» **The records**
☆ ☆ ☆ ☆

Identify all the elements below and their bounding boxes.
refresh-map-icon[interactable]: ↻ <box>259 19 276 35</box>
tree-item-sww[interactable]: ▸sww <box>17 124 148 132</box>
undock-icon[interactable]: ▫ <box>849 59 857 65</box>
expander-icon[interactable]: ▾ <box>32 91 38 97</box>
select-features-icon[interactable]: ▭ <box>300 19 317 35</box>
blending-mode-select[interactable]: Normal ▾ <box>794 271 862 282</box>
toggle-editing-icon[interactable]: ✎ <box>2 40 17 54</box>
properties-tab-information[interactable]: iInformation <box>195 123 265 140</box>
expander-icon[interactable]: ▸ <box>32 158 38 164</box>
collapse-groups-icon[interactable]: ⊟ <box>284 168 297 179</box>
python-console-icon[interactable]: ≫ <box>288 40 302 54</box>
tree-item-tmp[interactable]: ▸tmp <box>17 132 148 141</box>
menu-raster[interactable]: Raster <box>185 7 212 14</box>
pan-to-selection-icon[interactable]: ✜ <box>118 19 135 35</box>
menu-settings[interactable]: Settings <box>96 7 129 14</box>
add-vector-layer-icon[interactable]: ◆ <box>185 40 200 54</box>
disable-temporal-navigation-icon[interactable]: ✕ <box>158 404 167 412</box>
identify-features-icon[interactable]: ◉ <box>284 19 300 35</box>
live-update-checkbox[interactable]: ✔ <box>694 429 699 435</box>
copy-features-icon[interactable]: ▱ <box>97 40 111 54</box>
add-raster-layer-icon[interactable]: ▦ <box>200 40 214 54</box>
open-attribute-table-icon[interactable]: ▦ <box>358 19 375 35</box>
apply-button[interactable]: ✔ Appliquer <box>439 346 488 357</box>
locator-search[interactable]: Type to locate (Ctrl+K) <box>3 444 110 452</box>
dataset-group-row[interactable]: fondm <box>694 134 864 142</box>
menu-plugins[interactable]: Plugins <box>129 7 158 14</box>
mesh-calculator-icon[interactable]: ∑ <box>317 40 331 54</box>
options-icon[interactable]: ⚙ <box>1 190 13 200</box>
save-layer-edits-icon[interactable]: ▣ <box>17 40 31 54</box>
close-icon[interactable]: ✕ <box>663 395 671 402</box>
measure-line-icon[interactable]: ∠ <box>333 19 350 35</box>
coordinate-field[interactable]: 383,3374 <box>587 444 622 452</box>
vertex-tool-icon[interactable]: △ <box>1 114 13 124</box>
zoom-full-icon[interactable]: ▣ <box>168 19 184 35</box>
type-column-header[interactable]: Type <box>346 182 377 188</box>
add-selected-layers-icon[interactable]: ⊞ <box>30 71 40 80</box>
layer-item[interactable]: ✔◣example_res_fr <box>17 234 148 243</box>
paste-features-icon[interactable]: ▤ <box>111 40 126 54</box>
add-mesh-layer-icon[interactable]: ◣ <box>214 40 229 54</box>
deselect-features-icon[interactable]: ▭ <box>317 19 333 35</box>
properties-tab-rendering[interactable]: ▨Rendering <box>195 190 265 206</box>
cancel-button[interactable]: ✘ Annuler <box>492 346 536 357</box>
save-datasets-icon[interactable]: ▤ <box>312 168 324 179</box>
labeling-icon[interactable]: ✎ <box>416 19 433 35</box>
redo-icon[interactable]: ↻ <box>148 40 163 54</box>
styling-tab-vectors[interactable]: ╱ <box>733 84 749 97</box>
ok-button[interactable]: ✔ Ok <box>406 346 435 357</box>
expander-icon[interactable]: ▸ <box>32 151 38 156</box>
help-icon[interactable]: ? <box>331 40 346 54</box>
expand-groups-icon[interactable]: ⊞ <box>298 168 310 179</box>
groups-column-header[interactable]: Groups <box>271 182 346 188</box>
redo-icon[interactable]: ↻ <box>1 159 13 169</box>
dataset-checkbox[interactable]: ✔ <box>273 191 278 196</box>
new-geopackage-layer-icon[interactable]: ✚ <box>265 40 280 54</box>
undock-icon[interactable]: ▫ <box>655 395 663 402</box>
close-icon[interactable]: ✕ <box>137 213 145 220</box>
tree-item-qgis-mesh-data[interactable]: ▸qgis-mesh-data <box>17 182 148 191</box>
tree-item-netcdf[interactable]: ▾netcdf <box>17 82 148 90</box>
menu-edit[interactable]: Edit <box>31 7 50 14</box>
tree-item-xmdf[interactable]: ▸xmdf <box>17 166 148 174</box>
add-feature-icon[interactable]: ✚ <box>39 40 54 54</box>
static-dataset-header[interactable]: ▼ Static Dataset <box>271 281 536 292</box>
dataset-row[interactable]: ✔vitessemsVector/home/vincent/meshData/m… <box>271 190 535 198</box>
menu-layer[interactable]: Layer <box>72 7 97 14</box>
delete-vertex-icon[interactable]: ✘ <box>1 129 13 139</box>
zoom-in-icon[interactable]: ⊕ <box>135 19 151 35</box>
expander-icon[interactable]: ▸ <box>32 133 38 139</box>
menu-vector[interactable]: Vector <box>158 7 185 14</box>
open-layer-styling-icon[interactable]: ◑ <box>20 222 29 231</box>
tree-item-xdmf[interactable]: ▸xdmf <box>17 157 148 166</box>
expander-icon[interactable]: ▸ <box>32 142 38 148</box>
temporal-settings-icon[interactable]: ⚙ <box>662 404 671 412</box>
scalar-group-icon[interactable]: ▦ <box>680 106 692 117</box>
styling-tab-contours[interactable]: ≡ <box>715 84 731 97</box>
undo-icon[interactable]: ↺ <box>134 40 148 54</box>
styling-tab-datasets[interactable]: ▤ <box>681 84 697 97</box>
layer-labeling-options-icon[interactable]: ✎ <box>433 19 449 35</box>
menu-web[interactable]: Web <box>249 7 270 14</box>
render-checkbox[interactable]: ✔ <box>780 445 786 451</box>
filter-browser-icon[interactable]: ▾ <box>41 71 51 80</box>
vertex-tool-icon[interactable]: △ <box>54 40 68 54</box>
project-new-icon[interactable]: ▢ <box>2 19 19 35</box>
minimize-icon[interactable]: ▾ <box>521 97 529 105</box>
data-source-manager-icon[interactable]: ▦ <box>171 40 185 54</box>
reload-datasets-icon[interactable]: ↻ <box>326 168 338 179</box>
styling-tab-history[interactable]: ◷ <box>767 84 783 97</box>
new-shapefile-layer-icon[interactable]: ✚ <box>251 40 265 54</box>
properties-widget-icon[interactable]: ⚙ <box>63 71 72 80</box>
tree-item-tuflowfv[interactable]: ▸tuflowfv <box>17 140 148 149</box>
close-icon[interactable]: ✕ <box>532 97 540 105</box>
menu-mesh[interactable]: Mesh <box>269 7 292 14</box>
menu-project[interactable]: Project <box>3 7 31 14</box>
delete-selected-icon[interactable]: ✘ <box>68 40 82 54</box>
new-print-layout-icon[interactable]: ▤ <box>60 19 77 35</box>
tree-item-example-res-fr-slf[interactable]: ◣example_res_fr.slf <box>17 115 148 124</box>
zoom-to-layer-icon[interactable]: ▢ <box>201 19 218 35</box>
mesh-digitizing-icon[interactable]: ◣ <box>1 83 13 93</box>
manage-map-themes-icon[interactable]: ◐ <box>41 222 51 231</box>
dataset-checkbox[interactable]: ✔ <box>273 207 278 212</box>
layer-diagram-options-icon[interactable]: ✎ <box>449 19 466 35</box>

☆ ☆ ☆ ☆

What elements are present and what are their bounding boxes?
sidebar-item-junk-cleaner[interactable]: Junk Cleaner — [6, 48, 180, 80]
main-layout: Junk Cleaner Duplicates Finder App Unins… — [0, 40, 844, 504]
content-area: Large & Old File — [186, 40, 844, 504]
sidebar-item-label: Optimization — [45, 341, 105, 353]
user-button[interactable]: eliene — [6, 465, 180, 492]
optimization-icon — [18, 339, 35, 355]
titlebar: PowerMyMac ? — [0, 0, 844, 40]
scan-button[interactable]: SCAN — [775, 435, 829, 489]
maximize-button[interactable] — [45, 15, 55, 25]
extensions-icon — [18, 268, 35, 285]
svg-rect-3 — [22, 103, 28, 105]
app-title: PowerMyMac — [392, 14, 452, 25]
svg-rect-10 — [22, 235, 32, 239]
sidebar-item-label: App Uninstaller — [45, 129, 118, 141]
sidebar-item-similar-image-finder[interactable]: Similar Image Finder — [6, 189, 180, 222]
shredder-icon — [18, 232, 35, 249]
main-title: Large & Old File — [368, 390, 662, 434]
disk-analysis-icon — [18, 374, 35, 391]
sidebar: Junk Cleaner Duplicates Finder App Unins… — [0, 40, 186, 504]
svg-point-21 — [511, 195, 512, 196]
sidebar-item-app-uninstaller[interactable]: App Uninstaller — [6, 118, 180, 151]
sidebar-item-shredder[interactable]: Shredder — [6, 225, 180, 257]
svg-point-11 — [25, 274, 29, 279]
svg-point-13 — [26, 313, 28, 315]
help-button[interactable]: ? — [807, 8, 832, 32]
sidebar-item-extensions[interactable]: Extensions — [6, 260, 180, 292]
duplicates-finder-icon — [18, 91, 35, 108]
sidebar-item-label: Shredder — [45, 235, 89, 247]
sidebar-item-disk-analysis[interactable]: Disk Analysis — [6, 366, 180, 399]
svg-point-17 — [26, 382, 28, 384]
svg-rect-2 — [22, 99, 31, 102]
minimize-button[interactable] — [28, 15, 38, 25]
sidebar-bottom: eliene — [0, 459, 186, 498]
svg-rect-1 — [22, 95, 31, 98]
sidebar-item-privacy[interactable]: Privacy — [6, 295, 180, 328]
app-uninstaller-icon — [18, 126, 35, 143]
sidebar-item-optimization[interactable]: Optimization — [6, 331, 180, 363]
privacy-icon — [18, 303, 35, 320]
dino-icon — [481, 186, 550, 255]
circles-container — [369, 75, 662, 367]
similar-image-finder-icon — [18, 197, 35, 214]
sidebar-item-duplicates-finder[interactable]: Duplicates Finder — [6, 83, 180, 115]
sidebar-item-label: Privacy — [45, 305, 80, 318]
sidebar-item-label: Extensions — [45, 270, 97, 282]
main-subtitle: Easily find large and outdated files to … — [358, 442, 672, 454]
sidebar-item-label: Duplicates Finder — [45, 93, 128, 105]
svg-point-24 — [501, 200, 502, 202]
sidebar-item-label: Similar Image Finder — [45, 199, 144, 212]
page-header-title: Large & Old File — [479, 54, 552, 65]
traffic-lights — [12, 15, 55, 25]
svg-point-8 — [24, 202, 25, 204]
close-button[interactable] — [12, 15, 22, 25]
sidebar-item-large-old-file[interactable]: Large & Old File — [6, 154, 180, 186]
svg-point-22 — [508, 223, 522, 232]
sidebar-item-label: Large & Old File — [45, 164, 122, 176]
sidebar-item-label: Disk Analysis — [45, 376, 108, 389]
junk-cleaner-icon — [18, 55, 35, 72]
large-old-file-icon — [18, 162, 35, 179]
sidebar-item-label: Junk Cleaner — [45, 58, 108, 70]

☆ ☆ ☆ ☆

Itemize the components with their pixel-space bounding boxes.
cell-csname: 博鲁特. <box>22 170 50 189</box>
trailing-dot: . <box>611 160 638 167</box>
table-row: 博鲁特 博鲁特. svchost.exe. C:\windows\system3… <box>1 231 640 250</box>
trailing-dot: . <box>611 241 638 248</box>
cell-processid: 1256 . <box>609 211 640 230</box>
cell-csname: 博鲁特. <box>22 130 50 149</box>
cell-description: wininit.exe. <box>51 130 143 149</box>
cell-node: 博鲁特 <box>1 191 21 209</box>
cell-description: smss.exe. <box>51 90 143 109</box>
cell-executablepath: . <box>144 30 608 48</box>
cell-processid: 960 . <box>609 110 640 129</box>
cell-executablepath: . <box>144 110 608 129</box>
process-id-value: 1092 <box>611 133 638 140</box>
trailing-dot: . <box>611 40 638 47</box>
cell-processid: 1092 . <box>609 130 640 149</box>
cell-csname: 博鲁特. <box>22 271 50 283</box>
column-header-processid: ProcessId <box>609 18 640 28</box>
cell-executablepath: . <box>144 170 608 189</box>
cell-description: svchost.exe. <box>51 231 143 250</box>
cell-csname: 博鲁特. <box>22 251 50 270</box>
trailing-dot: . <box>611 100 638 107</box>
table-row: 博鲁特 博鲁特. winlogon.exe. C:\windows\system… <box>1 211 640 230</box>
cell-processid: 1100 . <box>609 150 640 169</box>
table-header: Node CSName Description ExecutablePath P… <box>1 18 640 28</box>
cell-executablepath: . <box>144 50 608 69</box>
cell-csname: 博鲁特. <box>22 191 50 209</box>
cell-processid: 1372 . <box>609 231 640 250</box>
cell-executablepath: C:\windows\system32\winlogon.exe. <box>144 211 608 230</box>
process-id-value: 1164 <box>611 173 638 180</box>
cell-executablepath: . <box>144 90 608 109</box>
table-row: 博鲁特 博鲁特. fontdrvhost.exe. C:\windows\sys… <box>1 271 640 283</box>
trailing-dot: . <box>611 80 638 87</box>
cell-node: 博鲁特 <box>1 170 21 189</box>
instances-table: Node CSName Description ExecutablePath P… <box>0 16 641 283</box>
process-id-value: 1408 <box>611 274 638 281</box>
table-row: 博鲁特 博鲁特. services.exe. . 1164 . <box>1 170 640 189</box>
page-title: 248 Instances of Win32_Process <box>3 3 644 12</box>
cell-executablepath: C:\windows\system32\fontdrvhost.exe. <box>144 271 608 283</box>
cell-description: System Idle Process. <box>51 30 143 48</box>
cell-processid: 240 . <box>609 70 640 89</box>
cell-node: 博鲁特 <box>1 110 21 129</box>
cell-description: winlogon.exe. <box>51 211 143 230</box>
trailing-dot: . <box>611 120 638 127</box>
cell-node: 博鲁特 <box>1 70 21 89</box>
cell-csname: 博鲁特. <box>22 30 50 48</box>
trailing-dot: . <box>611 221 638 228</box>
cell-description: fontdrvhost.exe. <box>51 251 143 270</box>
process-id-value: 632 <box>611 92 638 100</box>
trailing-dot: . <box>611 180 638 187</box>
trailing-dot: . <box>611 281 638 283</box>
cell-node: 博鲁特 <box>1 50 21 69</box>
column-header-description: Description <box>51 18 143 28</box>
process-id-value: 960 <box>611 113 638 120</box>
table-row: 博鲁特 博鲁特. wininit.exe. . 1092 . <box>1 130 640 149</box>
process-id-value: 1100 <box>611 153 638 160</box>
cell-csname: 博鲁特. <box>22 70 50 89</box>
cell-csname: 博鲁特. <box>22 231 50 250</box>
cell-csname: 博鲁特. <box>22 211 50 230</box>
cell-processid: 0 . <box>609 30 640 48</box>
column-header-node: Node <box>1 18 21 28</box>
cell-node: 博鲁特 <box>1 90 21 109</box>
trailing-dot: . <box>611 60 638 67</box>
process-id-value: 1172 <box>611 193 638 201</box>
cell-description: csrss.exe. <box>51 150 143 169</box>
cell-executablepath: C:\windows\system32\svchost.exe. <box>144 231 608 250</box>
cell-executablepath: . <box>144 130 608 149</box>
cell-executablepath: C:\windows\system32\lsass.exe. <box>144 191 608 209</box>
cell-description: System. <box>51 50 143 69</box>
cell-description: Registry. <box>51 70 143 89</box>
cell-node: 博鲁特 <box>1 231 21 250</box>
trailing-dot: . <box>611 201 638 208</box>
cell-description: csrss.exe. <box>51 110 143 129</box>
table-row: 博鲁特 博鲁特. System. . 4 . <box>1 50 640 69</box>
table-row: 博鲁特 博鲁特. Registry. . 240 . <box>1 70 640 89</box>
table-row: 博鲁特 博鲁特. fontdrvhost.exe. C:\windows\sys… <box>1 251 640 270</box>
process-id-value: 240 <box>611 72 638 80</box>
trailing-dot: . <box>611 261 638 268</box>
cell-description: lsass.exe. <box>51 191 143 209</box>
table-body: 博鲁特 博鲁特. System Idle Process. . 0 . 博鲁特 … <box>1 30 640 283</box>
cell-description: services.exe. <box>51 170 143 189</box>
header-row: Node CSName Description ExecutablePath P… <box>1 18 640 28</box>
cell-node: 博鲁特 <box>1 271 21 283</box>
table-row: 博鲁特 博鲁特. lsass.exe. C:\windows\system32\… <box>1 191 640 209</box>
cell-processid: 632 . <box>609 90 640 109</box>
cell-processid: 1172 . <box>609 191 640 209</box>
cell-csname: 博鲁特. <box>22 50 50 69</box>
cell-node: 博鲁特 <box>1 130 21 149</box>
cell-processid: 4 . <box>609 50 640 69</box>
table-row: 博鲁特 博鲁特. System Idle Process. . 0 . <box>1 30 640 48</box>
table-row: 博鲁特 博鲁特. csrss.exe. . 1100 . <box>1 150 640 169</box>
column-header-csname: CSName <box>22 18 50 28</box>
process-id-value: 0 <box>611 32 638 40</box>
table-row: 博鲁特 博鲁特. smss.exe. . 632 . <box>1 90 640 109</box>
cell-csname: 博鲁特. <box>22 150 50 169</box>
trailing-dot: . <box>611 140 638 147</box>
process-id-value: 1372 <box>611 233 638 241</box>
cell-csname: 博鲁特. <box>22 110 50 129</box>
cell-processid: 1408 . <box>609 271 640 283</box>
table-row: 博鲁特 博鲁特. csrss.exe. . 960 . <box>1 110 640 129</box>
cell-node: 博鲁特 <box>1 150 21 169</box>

☆ ☆ ☆ ☆

Copy every line of the data where "help" is found.

» **Written answer**
help-icon[interactable]: ? <box>331 40 346 54</box>
help-button[interactable]: ? — [807, 8, 832, 32]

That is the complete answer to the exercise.